After toweling off, I executed a plan for romance by making a late dinner of steak and potatoes with rosemary, and wore red lipstick with no other makeup, Miles's favorite kind of sexy. I pulled on a black sweater dress, and in the kitchen, I lit every candle I could find. After dinner was in the oven, I sat on the center of the island circled by candlelight, with a glass of red wine. Out the back windows, I watched the glimmer of snowbanks under the porch lights and waited for my husband to come home.

“Hey,” he said, stomping the slush off his feet when he finally entered at half past nine. He looked around the kitchen, then back at me. “Everything okay in here? Is the power out?”

“No,” I said. “Candlelight supper. Thought we could have some wine.”

Miles flicked on the lights with an apologetic glance and sorted through the mail. “I'd love that, but I've still got a ton of reading to do. Crazy day in clinic and I haven't even signed off on all my patient records and procedure notes yet. Then there's the investigation, and the grant deadline is next week. Rain check?”

On my tiptoes, I reached up for my husband and wrapped my arms around him, pulling his belly tight against me. I pushed unwanted thoughts of Dean from my mind. “Take a break,” I said. “You need to eat dinner anyway.”

I kissed his cheek; he absently wiped my lipstick off.

I poured him a glass of red wine and topped off my own. Switching the lights back off, I tried to stay enthusiastic about the expectations I had set for the rest of the evening and my decision to attempt to salvage things between us.

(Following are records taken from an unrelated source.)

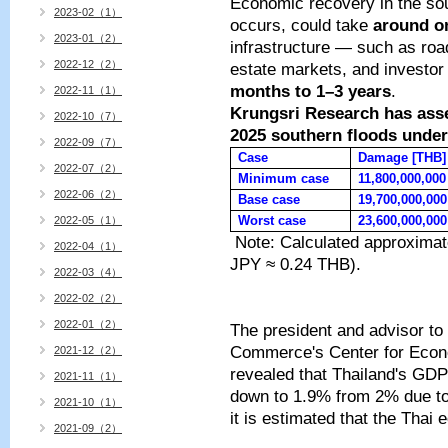
Economic recovery in the sout
2023-02（1）
occurs, could take
around o
2023-01（2）
infrastructure — such as roa
2022-12（2）
estate markets, and investo
months to 1–3 years
.
2022-11（1）
Krungsri Research has ass
2022-10（7）
2025 southern floods under
2022-09（7）
Case
Damage [THB]
2022-07（2）
Minimum case
11,800,000,000
2022-06（2）
Base case
19,700,000,000
Worst case
23,600,000,000
2022-05（1）
Note: Calculated approxima
2022-04（1）
JPY ≈ 0.24 THB).
2022-03（4）
2022-02（2）
2022-01（2）
The president and advisor to
Commerce's Center for Econ
2021-12（2）
revealed that Thailand's GDP
2021-11（1）
down to 1.9% from 2% due to 
2021-10（1）
it is estimated that the Thai
2021-09（2）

“Honey, I really have to finish up my dictations and decipher what's most pressing before my clinic in the morning. Would you be terribly disappointed if I ate in the office so I can wrap things up?”

My temperature rose, then plummeted to a defeated simmer. I told him, “Sure. Eat in your office.”

“Really?” he asked, noting my flat tone.

“I was trying to connect,” I explained.

He squeezed my hand on his way out. “Another night, I promise. I can give you my full attention.”

“Go.” I pointed to his office door and polished off my drink.

“You sure you're okay?” he asked. “I appreciate dinner.”

“Yup, I'm fine,” I said, but of course I wasn't.

From his office, Miles called out, “Delicious, thank you!”

Alone in the kitchen, after a few bites from a supper I was no longer excited about, I sat Indian-style on the island with a plate in my lap. My efforts seemed foolish, as I watched the candles soften into waxy puddles. Flames flickered near the end of their wicks, and I thought about brightness, how the survival and intensity of a fire is solely dependent upon the oxygen supplied to it.

I recalled the experiment performed in
The
Chemical
History
of
a
Candle: Lecture II—The Brightness of the Flame
, proving Michael Faraday's theory that the outcome of combustion is always water, the atoms of hydrogen changing form, all of it carefully noted and highlighted in the margins of that old book still packed up in the attic. That lecture yielded one of my favorite quotes about the splendor and intensity of the chemistry sustained inside a single flame.

“Is it not beautiful to think that such a process is going on, and that such a dirty thing as charcoal can become so incandescent? You see it comes to this—that all bright flames contain these solid particles; all things that burn and produce solid particles, either during the time they are burning, as in the candle, or immediately after being burnt, as in the case of the gunpowder and iron filings—all these things give us this glorious and beautiful light.”